Simple et calme est l’architecture des meubles du bureau que compose M. Djo Bourgeois, meubles d’acajou massif sculptés, par M. Malclès, de puissants reliefs à motif végétal, puissants non par une forte saillie que condamnerait le bon sens, mais par la franchise et la décision du dessin. Seul, le coffre à T. S. F., élément organique de tout mobilier moderne, est nu : affirmation significative du goût de simplicité qui gagne peu à peu. Quelques notes amusantes : le tapis encadré d’un décor géométrique orange, noir et blanc ; le fauteuil semi-cylindrique en cuir rouge ; la grosse Jampe de bureau ; une statuette de danseuse aux volumes systématiquement stylisés. Par-dessus tout, un plan des plus intéressants, non symétrique, formant des encoches et des redans au gré de la composition générale à laquelle il se subordonne pour recevoir ici le canapé, là quelque petit meuble. C’est là le principe qui se dégage des œuvres du Studium ; il est éminemment propre à les vivifier, témoin la chambre à coucher réalisée par M. Kolhmann. Ses meubles : l’armoire à glace et le lit bas décorés d’écoinçons sculptés par M. Leyritz, les fauteuils tendus d’un damas à dessins géométriques, le petit bureau dont le palissandre réchauffe le ton cendré d’un lambrissage soigneusement poli, ont leur place marquée dans les renfoncements et les incurvations du plan. Attenante à la chambre, une salle de bains créée par M. Laprade, architecte du pavillon, apporte une note nouvelle. C’est une cage de verre, illuminée de l’extérieur, entièrement construite en carreaux moulés par Daum et seulement animée d’une natte de filet et d’une portière, œuvre de Mlle Solange Patry, zébrée de grandes diagonales noires du plus beau caractère.
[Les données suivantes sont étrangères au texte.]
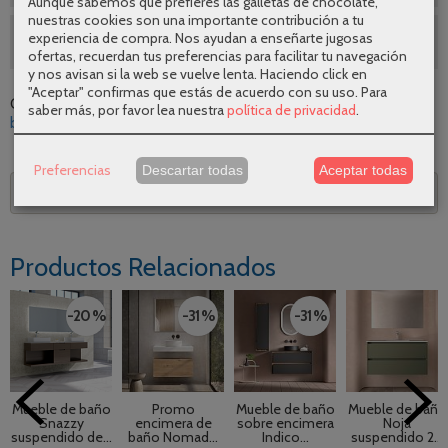
Aunque sabemos que prefieres las galletas de chocolate,
nuestras cookies son una importante contribución a tu
experiencia de compra. Nos ayudan a enseñarte jugosas
SEGUNDAS REBAJAS AGOSTO
ofertas, recuerdan tus preferencias para facilitar tu navegación
y nos avisan si la web se vuelve lenta. Haciendo click en
"Aceptar" confirmas que estás de acuerdo con su uso.
Para
Categoría:
Muebles de baño
|
Tags:
suspendido
mueble-de-
saber más, por favor lea nuestra
política de privacidad
.
bano
2-cajones
serie-bequia-plus
2-estantes
|
Comentarios
Preferencias
Descartar todas
Aceptar todas
Descripción
Productos Relacionados
-20 %
-31 %
-31 %
Mueble de baño
Promo
Mueble de baño
Mueble de baño
Snazzy
encimera de
sobre encimera
Noja
suspendido de...
baño Nomad...
Indico...
suspendido 2...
A MM. Fréchet, Lahalle et Levard sont dues les deux pièces contiguës qui font suite à la salle de bains : le boudoir et le salon, construits en citronnier verni. Le premier comporte, groupés autour d’un ingénieux petit guéridon carré à pied volumineux, le secrétaire, le canapé, quelques sièges à dossier sculpté d’une gerbe et, dans une niche, une cascade de perles, éclairée par l’intérieur, d’un effet charmant. Deux bucoliques, peintes par M. A.-E. Marty, complètent fort heureusement le caractère intime et gracieux de cette pièce très réussie. Le salon, des mêmes auteurs est conçu dans un esprit tout autre. Là règne une recherche un peu extérieure. Tapis, tentures et tissus d’ameublement sobres mais somptueux accompagnent une table médiane barlongue à dessus de marbre, supportée par deux pilliers massifs sculptés, par M. Malclès, de gros feuillages argentés. Une vitrine pareillement argentée contient les céramiques, les tabletteries, les bibelots élégants créés par le Studium. Les sièges de palissandre sont caractérisés par un judicieux rajeunissement des formes traditionnelles. C’est à M. Maurice Matet qu’est due la salle à manges^ l’un des plus expressifs des six ensembles du Studium. Par une série de décrochements, son plan obtient la diversité, tandis qu’un plafond circulaire à rampe lumineuse en regroupe les plans asymétriques, au sommet desquels court une haute frise présentant, gravées dans le ciment patiné, les représentations des sports. Dans les alvéoles ainsi ménagés, se logent un vide-poches, un dressoir d’amboine rehaussé d’ébène comme la table, et un canapé couvert, comme les chaises escortant la table, en peau de serpent. Telle est l’exposition du Studium. Elle ne témoigne pas seulement d’un savoir étendu et d’un goût parfait, mais aussi d’une conception très heureusement réaliste des besoins contemporains. Or, nous avons besoin d’un retour au réalisme.